(Dataset entries)

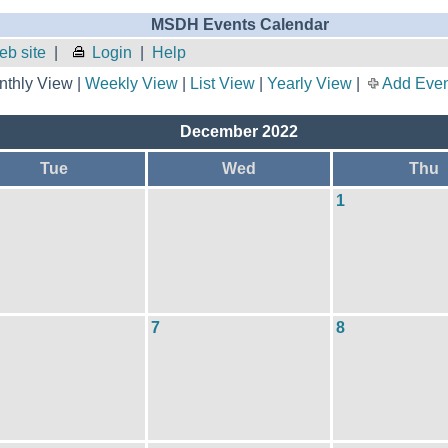
MSDH Events Calendar
b site
|
Login
|
Help
thly View |
Weekly View
|
List View
|
Yearly View
|
Add Even
December 2022
Tue
Wed
Thu
1
7
8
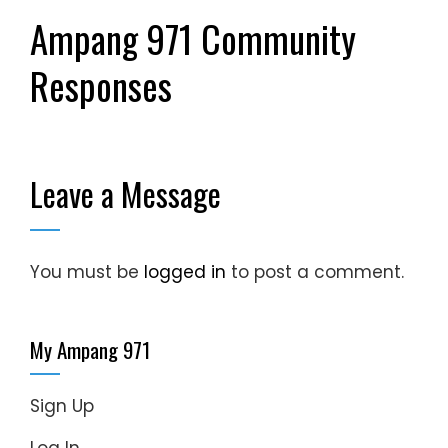
Ampang 971 Community
Responses
Leave a Message
You must be
logged in
to post a comment.
My Ampang 971
Sign Up
Log In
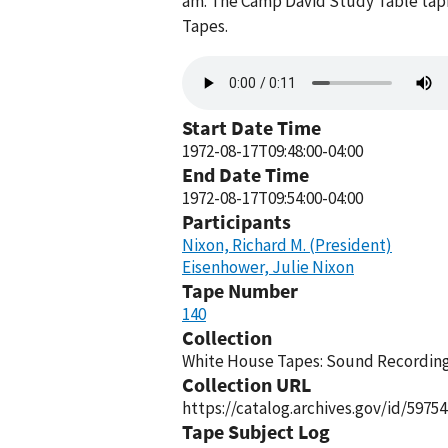
am. The Camp David Study Table tapi
Tapes.
Audio
file
Start Date Time
1972-08-17T09:48:00-04:00
End Date Time
1972-08-17T09:54:00-04:00
Participants
Nixon, Richard M. (President)
Eisenhower, Julie Nixon
Tape Number
140
Collection
White House Tapes: Sound Recordings
Collection URL
https://catalog.archives.gov/id/59754
Tape Subject Log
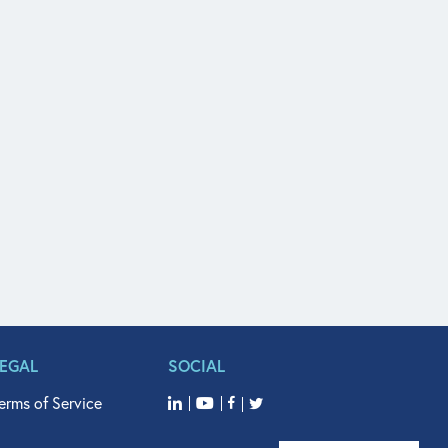
LEGAL
SOCIAL
erms of Service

- Work item
The answer should hold every entry exactly as given and no pictures at all.

- Answer box
MSDH Events Calendar
b site
|
Login
|
Help
thly View |
Weekly View
|
List View
|
Yearly View
|
Add Even
December 2022
Tue
Wed
Thu
1
7
8
Ampang 971 Community
Responses
Leave a Message
You must be
logged in
to post a comment.
My Ampang 971
Sign Up
Log In
am. The Camp David Study Table tapi
Tapes.
Audio
file
Start Date Time
1972-08-17T09:48:00-04:00
End Date Time
1972-08-17T09:54:00-04:00
Participants
Nixon, Richard M. (President)
Eisenhower, Julie Nixon
Tape Number
140
Collection
White House Tapes: Sound Recordings
Collection URL
https://catalog.archives.gov/id/59754
Tape Subject Log
LEGAL
SOCIAL
erms of Service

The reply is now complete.